The tangent vectors to $M$ at $m\in M$ form a vector space over $\mathbb{R}$ of dimension $n=\dim (M)$. It is denoted by $T_m M$.
Let $\phi :U\rightarrow \mathbb{R}^n$, $m\mapsto (x_1(m),\dots ,x_n(m))$, where $(x_1,\dots ,x_n)$ is a system of coordinates on $M$ near $m$. The $i$-th partial derivative at $m$ with respect to $\phi$ is the tangent vector
\begin{equation*} (D_{x_i})(m)(f)=\left.\frac{\partial (f\phi^{-1})}{\partial x_i}\right|_{\phi(m)}, \end{equation*}
where the right hand-side is the usual partial derivative of the function $f\phi^{-1}:\mathbb{R}^n\rightarrow \mathbb{R}$ in the variables $x_1,\dots ,x_n$, at the point $\phi(m)\in\mathbb{R}^n$. One has $D_{x_i}(m)(x_j)=\delta_{ij}$ (the Kronecker delta) and the $D_{x_i}(m)$ form a basis for $T_m M$.
This basis for $T_m M$ determined by the coordinate system $(x_1,\dots ,x_n)$ is often denoted by $\{\partial/\partial x_1,\dots ,\partial/\partial x_n\}$.
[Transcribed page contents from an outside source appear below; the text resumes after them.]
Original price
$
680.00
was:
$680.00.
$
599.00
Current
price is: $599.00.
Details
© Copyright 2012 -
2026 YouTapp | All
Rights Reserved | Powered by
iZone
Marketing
A cotangent vector at $m\in M$ is an $\mathbb{R}$-linear mapping $T_m M\rightarrow \mathbb{R}$ such that the cotangent space $T_m^* M$ at $m\in M$ is the dual vector space to $T_m M$. The dual basis to $(\partial/\partial x_1,\dots ,\partial/\partial x_n)$ is denoted by $dx_1,\dots ,dx_n$. One has
\begin{equation*} dx_i(v)=v(x_i),\qquad v\in T_m M. \end{equation*}
The disjoint union $TM$ of the tangent spaces $T_m M$, $m\in M$, together with the projection $\pi :TM\rightarrow M$, $\pi(v)=m$ if $v\in T_m M$, can be given the structure of a differentiable vector bundle, the tangent bundle.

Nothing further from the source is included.